Yes. We expect it to include the value of zero because we are not rejecting the null hypothesis. This means that within our confidence interval, we expect to see zero.
### 5.32 Fuel effciency of manual and automatic cars
Each year the US Environmental Protection Agency (EPA) releases fuel economy data on cars manufactured in that year. Below are summary statistics on fuel effciency (in miles/gallon) from random samples of cars with manual and automatic transmissions manufactured in 2012. Do these data provide strong evidence of a diffrence between the average fuel ecffiency of cars with manual and automatic transmissions in terms of their average city mileage? Assume that conditions for inference are satisfied.
We will use the following hypothesis
H0: The difference in fuel effciency = 0
H1: The difference in fuel efficiency is != 0
```{r}
mileage <- matrix(c(16.12, 19.85, 3.58, 4.41, 26, 26), nrow = 3, ncol = 2, byrow = TRUE)
colnames(mileage) <- c("Automatic", "Manual")
rownames(mileage) <- c("Mean", "SD", "n")
mileage
mean_diff<- mileage[1,1] - mileage[1,2]
paste("The mean difference is: ", mean_diff)
SE <- sqrt((mileage[2,1]^2/mileage[3,1])+(mileage[2,2]^2/mileage[3,2]))
paste("The SE is: ", round(SE),4)
t <- mean_diff/SE
paste("The t value is: ", round(abs(t),4))
p_times2 <- round(2*pt(abs(t), df=mileage[3,1]-1, lower.tail = FALSE),4)
paste("The p-value is: ",p_times2)
```
Since the p value is less than 0.05, we can reject the null hypothesis.
### 5.48 Work hours and education
The General Social Survey collects data on demographics, education, and work, among many other characteristics of US residents.47 Using ANOVA, we can consider educational attainment levels for all 1,172 respondents at once. Below are the distributions of hours worked by educational attainment and relevant summary statistics that will be helpful in carrying out this analysis.
(a) Write hypotheses for evaluating whether the average number of hours worked varies across the five groups.
H0: The Avg hours worked is the same for all educational attainment levels
H1: The Avg hours worked is different for at least one pair
(b) Check conditions and describe any assumptions you must make to proceed with the test.
I am assuming the following conditions:
1. Independence
2. the data is approximately normal for all groups
3. The variance is constant between groups, or fairly equal.
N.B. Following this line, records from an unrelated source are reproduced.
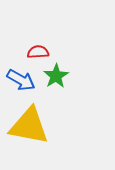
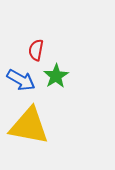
red semicircle: moved 2 px left, 2 px up; rotated 75 degrees counterclockwise
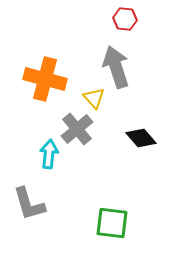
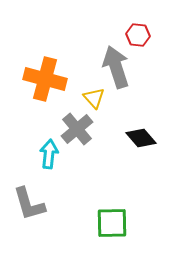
red hexagon: moved 13 px right, 16 px down
green square: rotated 8 degrees counterclockwise
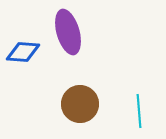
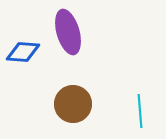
brown circle: moved 7 px left
cyan line: moved 1 px right
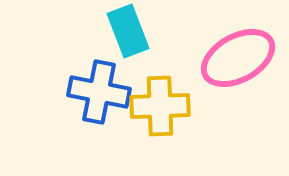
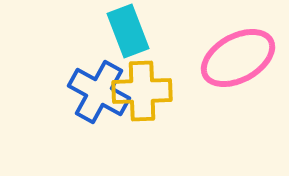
blue cross: rotated 18 degrees clockwise
yellow cross: moved 18 px left, 15 px up
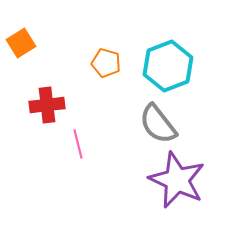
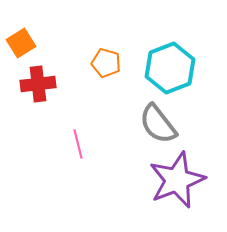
cyan hexagon: moved 2 px right, 2 px down
red cross: moved 9 px left, 21 px up
purple star: rotated 26 degrees clockwise
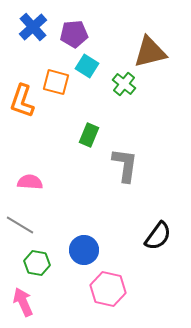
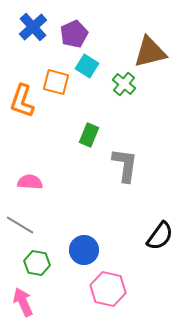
purple pentagon: rotated 20 degrees counterclockwise
black semicircle: moved 2 px right
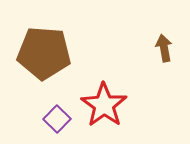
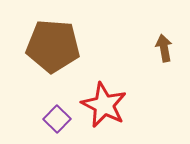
brown pentagon: moved 9 px right, 7 px up
red star: rotated 9 degrees counterclockwise
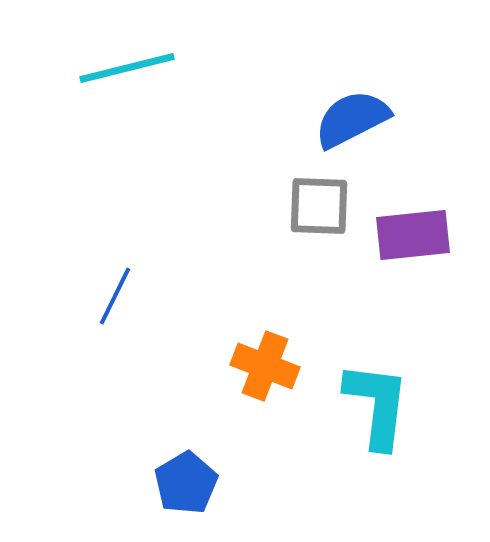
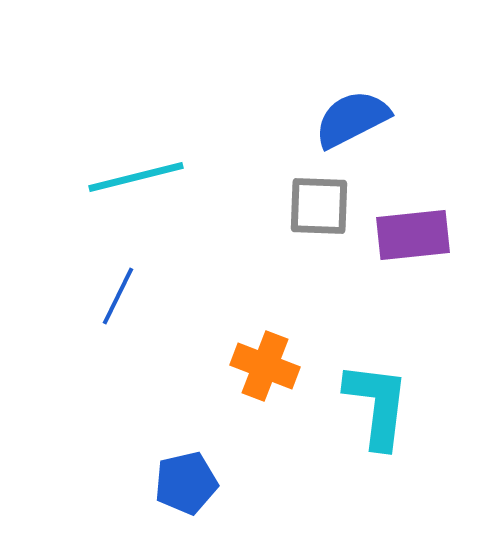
cyan line: moved 9 px right, 109 px down
blue line: moved 3 px right
blue pentagon: rotated 18 degrees clockwise
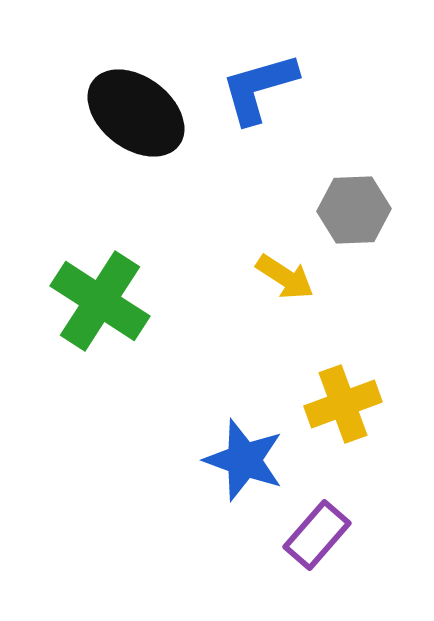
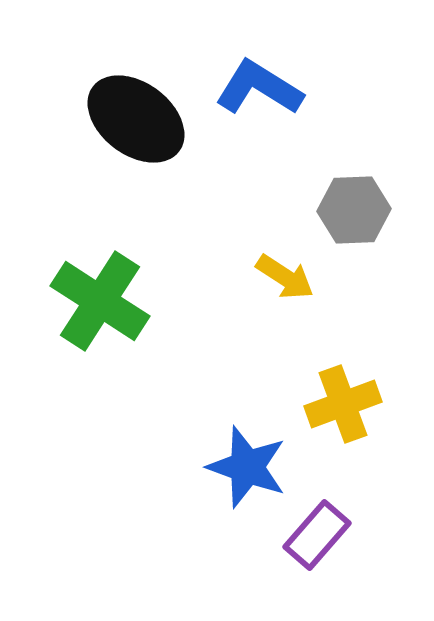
blue L-shape: rotated 48 degrees clockwise
black ellipse: moved 6 px down
blue star: moved 3 px right, 7 px down
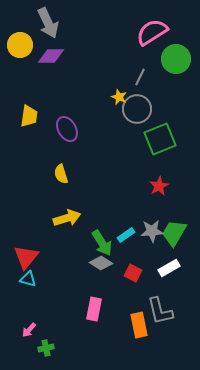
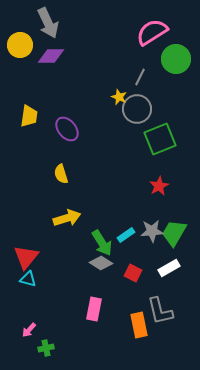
purple ellipse: rotated 10 degrees counterclockwise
(c) Below is part of the output associated with this test. Fill in the empty cells.
```{r}
# total groups -1 (dfg)
degree <- (5 -1)
paste("The degress are: ", degree)
# residuals n - k dfe
residuals <- 1172 - 5
paste("The residuals are: ", residuals)
# total dfT
dft <- residuals + degree
paste("The total degrees of freedom are: ",dft)
# SSG (Sum Sq)
x <- 40.45
SSG <- k<-(121*(38.67-x)^2)+(546*(39.6-x)^2)+(97*(41.39-x)^2)+(253*(42.55-x)^2)+(155*(40.85-x)^2)
paste("The Sum Sq is: ", round(SSG,2))
# Total Error
#SSG + 267382
paste("The total error is Sum sQ: ", round(SSG + 267382,2))
# mean sq group
MSG <- SSG / degree
paste("The MSG is: ", round(SSG/degree,2))
# MSE SSE/dfe
SSE <- 267382
MSG<-SSG/degree
MSE<-SSE/residuals
paste("MSE is: ", round(MSE,2))
f.value <- MSG/MSE
paste("The F Value is: ",round(f.value,2))
```
(d) What is the conclusion of the test?
Using a significance of .05. We see that the P value is greater than our value. Therefore, we do not reject the null hypothesis since the varation between groups can be due to chance in variablity.